- **TASK ITEM**: Could you give the data that follows again exactly, without its pictures?

● ● ● ●

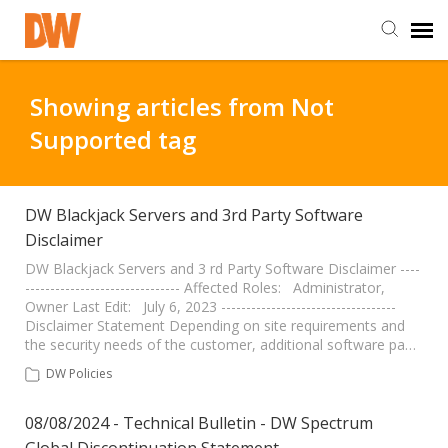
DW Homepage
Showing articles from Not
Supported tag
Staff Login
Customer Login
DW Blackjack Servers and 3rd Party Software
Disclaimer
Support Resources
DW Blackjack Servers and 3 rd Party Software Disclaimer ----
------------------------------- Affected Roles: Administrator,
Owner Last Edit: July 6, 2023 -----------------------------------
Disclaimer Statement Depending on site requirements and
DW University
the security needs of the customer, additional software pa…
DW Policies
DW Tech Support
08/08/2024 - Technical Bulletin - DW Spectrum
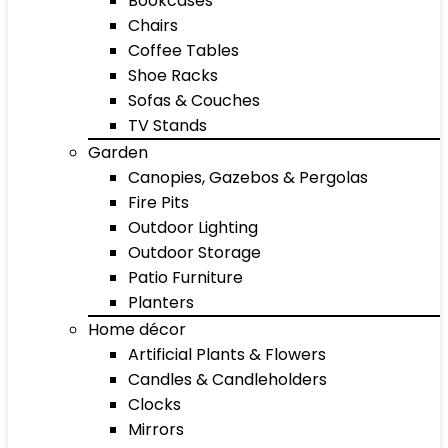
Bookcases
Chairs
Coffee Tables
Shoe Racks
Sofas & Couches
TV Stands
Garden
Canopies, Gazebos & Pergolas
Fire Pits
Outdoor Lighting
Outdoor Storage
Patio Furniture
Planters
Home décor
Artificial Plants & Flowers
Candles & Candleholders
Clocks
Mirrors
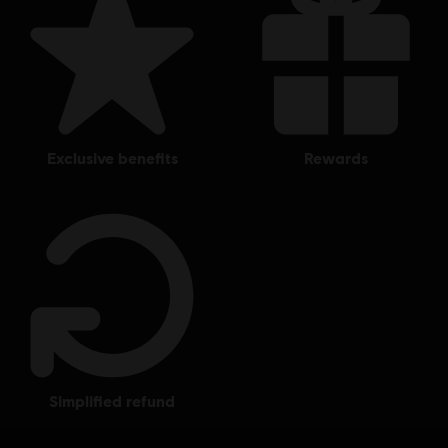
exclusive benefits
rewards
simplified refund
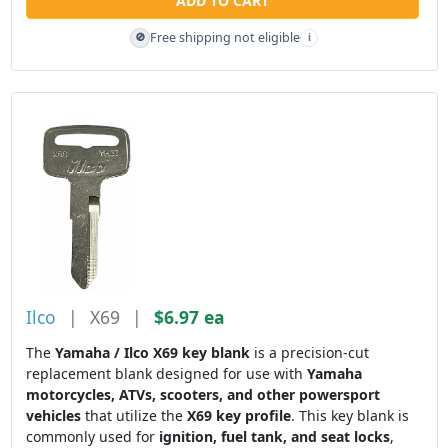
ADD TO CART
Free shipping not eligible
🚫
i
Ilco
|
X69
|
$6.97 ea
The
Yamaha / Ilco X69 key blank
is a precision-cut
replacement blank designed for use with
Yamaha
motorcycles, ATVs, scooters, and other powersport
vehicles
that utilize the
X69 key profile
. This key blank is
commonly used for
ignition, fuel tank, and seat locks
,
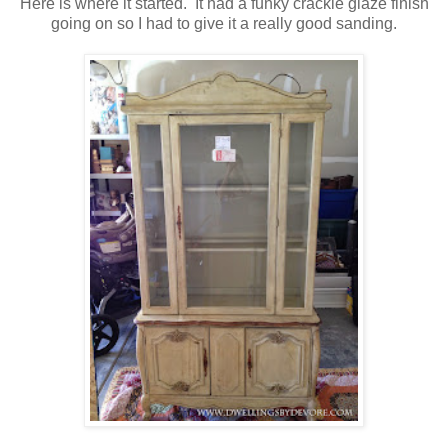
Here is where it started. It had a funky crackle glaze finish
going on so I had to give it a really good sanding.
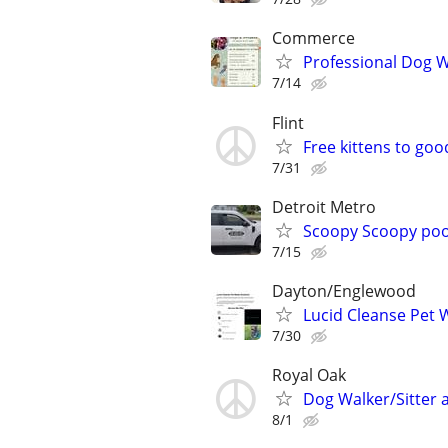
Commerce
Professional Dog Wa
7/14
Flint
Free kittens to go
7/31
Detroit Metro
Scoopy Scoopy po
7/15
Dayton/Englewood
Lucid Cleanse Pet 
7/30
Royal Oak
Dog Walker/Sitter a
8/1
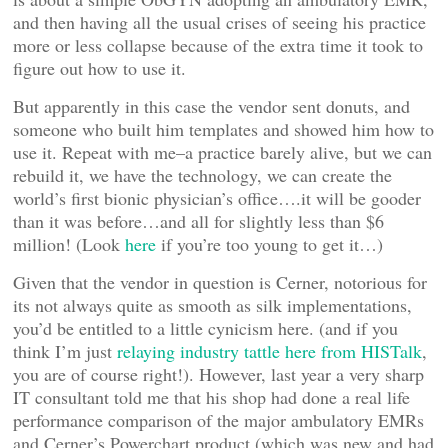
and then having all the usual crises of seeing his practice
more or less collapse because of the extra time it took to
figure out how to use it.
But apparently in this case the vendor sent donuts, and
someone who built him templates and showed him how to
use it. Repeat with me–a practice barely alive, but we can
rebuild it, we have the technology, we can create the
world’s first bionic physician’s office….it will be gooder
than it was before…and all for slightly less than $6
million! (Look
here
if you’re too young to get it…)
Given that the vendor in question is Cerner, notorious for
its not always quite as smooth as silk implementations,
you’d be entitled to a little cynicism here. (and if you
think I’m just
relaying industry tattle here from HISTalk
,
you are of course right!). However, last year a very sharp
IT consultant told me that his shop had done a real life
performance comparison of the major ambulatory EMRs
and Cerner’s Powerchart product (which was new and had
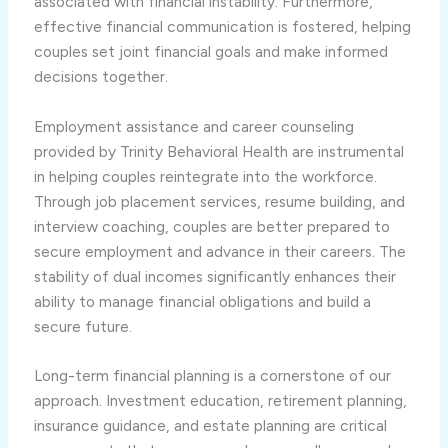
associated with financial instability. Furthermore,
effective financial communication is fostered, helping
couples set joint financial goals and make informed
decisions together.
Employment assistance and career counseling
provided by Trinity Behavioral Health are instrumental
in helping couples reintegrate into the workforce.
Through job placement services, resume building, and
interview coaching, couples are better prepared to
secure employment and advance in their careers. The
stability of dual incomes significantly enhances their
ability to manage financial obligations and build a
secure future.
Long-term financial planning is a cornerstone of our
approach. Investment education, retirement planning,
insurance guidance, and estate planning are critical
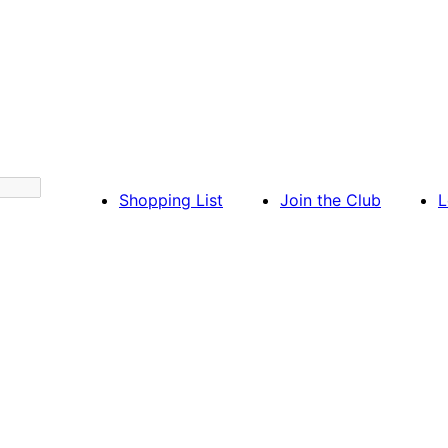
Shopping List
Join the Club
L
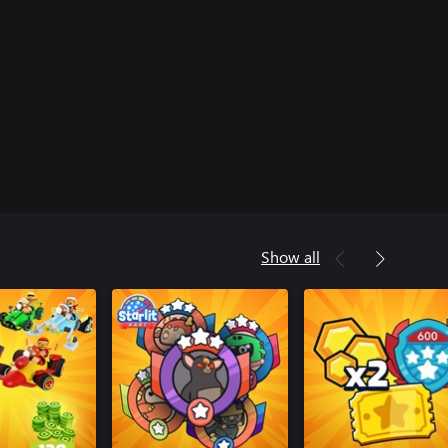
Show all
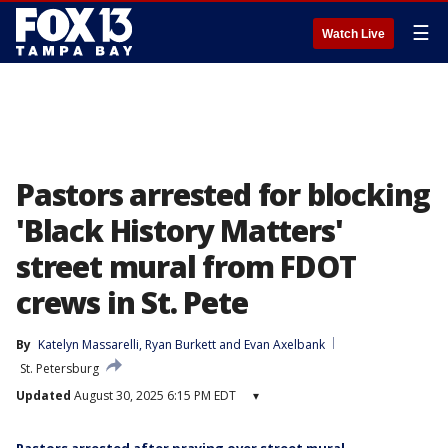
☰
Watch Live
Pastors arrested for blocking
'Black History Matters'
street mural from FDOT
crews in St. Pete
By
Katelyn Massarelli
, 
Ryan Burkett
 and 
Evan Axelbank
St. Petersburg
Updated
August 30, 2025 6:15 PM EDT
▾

● ● ● ●

- **EXERCISE SOLUTION**:
DW Homepage
Showing articles from Not
Supported tag
Staff Login
Customer Login
DW Blackjack Servers and 3rd Party Software
Disclaimer
Support Resources
DW Blackjack Servers and 3 rd Party Software Disclaimer ----
------------------------------- Affected Roles: Administrator,
Owner Last Edit: July 6, 2023 -----------------------------------
Disclaimer Statement Depending on site requirements and
DW University
the security needs of the customer, additional software pa…
DW Policies
DW Tech Support
08/08/2024 - Technical Bulletin - DW Spectrum
Bookcases
Chairs
Coffee Tables
Shoe Racks
Sofas & Couches
TV Stands
Garden
Canopies, Gazebos & Pergolas
Fire Pits
Outdoor Lighting
Outdoor Storage
Patio Furniture
Planters
Home décor
Artificial Plants & Flowers
Candles & Candleholders
Clocks
Mirrors
exclusive benefits
rewards
simplified refund
ADD TO CART
Free shipping not eligible
🚫
i
Ilco
|
X69
|
$6.97 ea
The
Yamaha / Ilco X69 key blank
is a precision-cut
replacement blank designed for use with
Yamaha
motorcycles, ATVs, scooters, and other powersport
vehicles
that utilize the
X69 key profile
. This key blank is
commonly used for
ignition, fuel tank, and seat locks
,
Here is where it started. It had a funky crackle glaze finish
going on so I had to give it a really good sanding.
Commerce
Professional Dog Wa
7/14
Flint
Free kittens to go
7/31
Detroit Metro
Scoopy Scoopy po
7/15
Dayton/Englewood
Lucid Cleanse Pet 
7/30
Royal Oak
Dog Walker/Sitter a
8/1
and then having all the usual crises of seeing his practice
more or less collapse because of the extra time it took to
figure out how to use it.
But apparently in this case the vendor sent donuts, and
someone who built him templates and showed him how to
use it. Repeat with me–a practice barely alive, but we can
rebuild it, we have the technology, we can create the
world’s first bionic physician’s office….it will be gooder
than it was before…and all for slightly less than $6
million! (Look
here
if you’re too young to get it…)
Given that the vendor in question is Cerner, notorious for
its not always quite as smooth as silk implementations,
you’d be entitled to a little cynicism here. (and if you
think I’m just
relaying industry tattle here from HISTalk
,
you are of course right!). However, last year a very sharp
IT consultant told me that his shop had done a real life
performance comparison of the major ambulatory EMRs
and Cerner’s Powerchart product (which was new and had
associated with financial instability. Furthermore,
effective financial communication is fostered, helping
couples set joint financial goals and make informed
decisions together.
Employment assistance and career counseling
provided by Trinity Behavioral Health are instrumental
in helping couples reintegrate into the workforce.
Through job placement services, resume building, and
interview coaching, couples are better prepared to
secure employment and advance in their careers. The
stability of dual incomes significantly enhances their
ability to manage financial obligations and build a
secure future.
Long-term financial planning is a cornerstone of our
approach. Investment education, retirement planning,
insurance guidance, and estate planning are critical
Shopping List
Join the Club
L
Show all
☰
Watch Live
Pastors arrested for blocking
'Black History Matters'
street mural from FDOT
crews in St. Pete
By
Katelyn Massarelli
, 
Ryan Burkett
 and 
Evan Axelbank
St. Petersburg
Updated
August 30, 2025 6:15 PM EDT
▾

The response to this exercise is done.